Gerund



GERUND is the “continuous form of a verb”.

Read this sentence.

. Smoking is prohibited here.

The word “smoking” is formed from the verb smoke by adding –ing.

You can see that here in this sentence, the word “smoking” does the function of a subject (Noun). So, it is a Verb-Noun.

That is called Gerund.

On many occasions the “continuous form of the verb” can be used as a noun.

“Smoke” is the simple present-tense form.

“Smoked” is the past-tense form of the verb “smoke”.

“Smoking” is the continuous form of the verb “smoke”.

Those continuous forms of many verbs can be used as nouns.

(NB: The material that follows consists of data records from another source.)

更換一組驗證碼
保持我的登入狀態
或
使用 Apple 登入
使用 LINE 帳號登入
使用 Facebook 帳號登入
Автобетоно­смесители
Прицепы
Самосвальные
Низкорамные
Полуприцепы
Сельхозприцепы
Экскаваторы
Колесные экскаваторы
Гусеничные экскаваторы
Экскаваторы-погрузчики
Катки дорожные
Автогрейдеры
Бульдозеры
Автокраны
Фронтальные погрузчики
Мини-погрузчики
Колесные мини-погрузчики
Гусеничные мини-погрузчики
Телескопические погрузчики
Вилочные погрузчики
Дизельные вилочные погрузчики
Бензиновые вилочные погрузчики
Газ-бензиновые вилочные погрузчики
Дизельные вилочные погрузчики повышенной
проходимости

Those nouns are called “verbal nouns”.

“GERUND” is one of the two verbal nouns.

The other verbal noun is “Infinitive”.

We have seen the “Infinitive” in another section.

Let us see “Gerund” now.

A gerund is that form of the verb which ends in –ing and has the force of a noun and a verb.

1. A gerund is used as the subject of a verb.

Examples:

• Smoking is prohibited here.

• Reading improves your knowledge.

• Running behind a running-car is dangerous.

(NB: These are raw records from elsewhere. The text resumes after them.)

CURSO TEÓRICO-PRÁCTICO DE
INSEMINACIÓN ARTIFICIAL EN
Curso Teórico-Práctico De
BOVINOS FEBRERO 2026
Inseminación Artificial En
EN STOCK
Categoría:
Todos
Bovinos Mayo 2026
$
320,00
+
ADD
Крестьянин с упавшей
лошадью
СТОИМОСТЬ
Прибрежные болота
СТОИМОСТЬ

• Walking alone is what he likes the most.

• Buying vegetables in that market is a difficult affair.

• Following others is not advisable.

You can easily see that the subjects in all these sentences are in gerund forms.

2. A gerund is used as an object of a verb.

Examples:

• Begin reading the book.

• I like going for a walk.

• They prefer buying online rather offline.

3. Object of a preposition.

Examples:

• My neighbor is good at breeding dogs.

• I am fond of eating sweets.

• Before entering the room, please remove your foot-wear.

4. Complement of a verb.

Examples:

• What I detest the most is drinking alcohol.

• Seeing is not believing.



5. A gerund is used in the following construction.

Examples:

• Nehru did a lot of reading.

• We used to do a lot of writing when we were at school.

6. Only a gerund is used after the following verbs.

Confess, imagine, finish, practice, hinder, excuse, forgive, drop, stop, prevent, mind etc…

Examples:

• Stop talking nonsense.

• I could not help admiring the picture.

• He did not mind waiting.

• I can not imagine his doing like this.

• They could not prevent her coming to the function.

7. Few verbs of sensation take the gerund-forms if the action of the verb is in progress.

Examples:

• I saw him doing that work.

• She felt an insect going up her leg.

• Have you ever heard a bird talking?

NOTE-1:

Compare the following two sentences.

1. We expected his being admitted into the university.
2. We expected him being admitted into the university.

In the first sentence, the word preceding the gerund “being” is “his”. This is in the possessive case.

While, in the second sentence, the word preceding the gerund “being” is “him”. This is in the objective case.

Both the sentences are correct to convey the same meaning.

So, we can use either possessive case or objective case before gerunds.

Examples:

All depends on John/John’s coming in time.

Your future depends on your uncle/your uncle’s meeting your educational expenses.

I do not mind his/him sitting on this table.

They insisted on my/me being present in the function.

NOTE-2:

As both the gerund and infinitive have the force of noun and a verb, they have the same uses.

Thus, in many sentences either of them may be used without any special difference in meaning.

Examples:

Teach me to swim. (Infinitive)
Teach me swimming. (Gerund)
Both these sentences convey the same meaning.

To forgive is better than to punish. (Infinitive)
Forgiving is better than punishing. (Gerund)
Both these sentences convey the same meaning.

Exercises:

i. He is interested in becoming a politician.

ii. Imagine crossing the river.

iii. We saw the lady running up the stairs.

iv. A professor has to do a lot of reading.

v. I do not like your risking your life.

vi. Would you mind helping me?

vii. I suggest his taking up the job immediately.

viii. I do not deny his speaking well.

ix. Do not postpone your learning Hindi.

x. Speaking to your child few minutes a day will develop the rapport between your child and you.